§ **Exercise instructions**: Return each line of the listing in which the word "eisen" appears.

§ **Excerpted data**:
━━━━━━━━━━━━━━━━━━━━━━━━━━━━━━
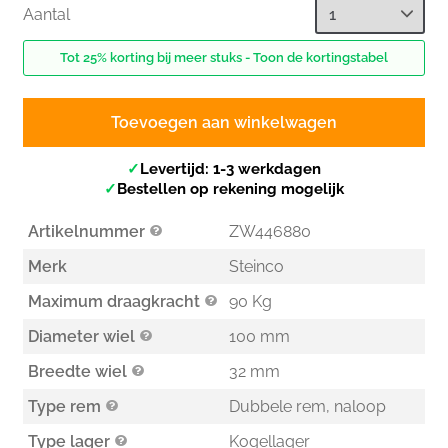
Aantal
Tot 25% korting bij meer stuks - Toon de kortingstabel
Toevoegen aan winkelwagen
✓
Levertijd: 1-3 werkdagen
✓
Bestellen op rekening mogelijk
Artikelnummer
ZW446880
Merk
Steinco
Maximum draagkracht
90 Kg
Diameter wiel
100 mm
Breedte wiel
32 mm
Type rem
Dubbele rem, naloop
Type lager
Kogellager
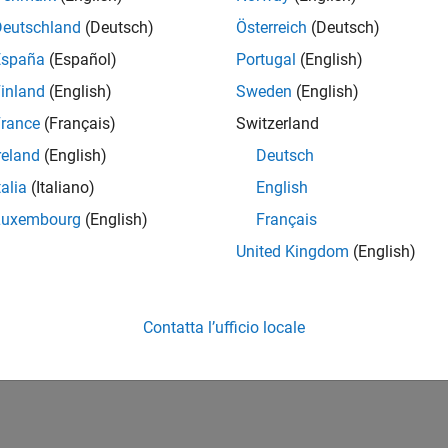
Deutschland
(Deutsch)
Österreich
(Deutsch)
España
(Español)
Portugal
(English)
inland
(English)
Sweden
(English)
rance
(Français)
Switzerland
reland
(English)
Deutsch
talia
(Italiano)
English
Luxembourg
(English)
Français
United Kingdom
(English)
Contatta l’ufficio locale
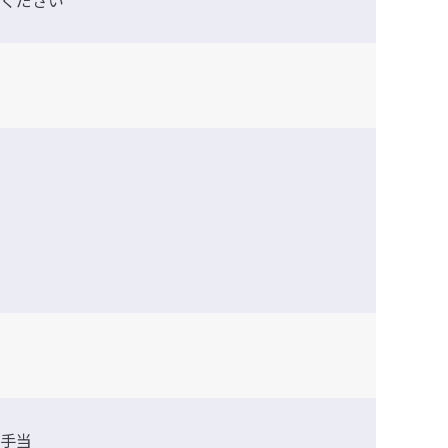
ください
手当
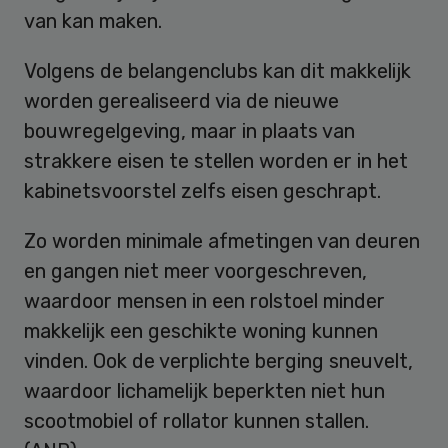
van kan maken.
Volgens de belangenclubs kan dit makkelijk
worden gerealiseerd via de nieuwe
bouwregelgeving, maar in plaats van
strakkere eisen te stellen worden er in het
kabinetsvoorstel zelfs eisen geschrapt.
Zo worden minimale afmetingen van deuren
en gangen niet meer voorgeschreven,
waardoor mensen in een rolstoel minder
makkelijk een geschikte woning kunnen
vinden. Ook de verplichte berging sneuvelt,
waardoor lichamelijk beperkten niet hun
scootmobiel of rollator kunnen stallen.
━━━━━━━━━━━━━━━━━━━━━━━━━━━━━━
§ **Output**:
strakkere eisen te stellen worden er in het
kabinetsvoorstel zelfs eisen geschrapt.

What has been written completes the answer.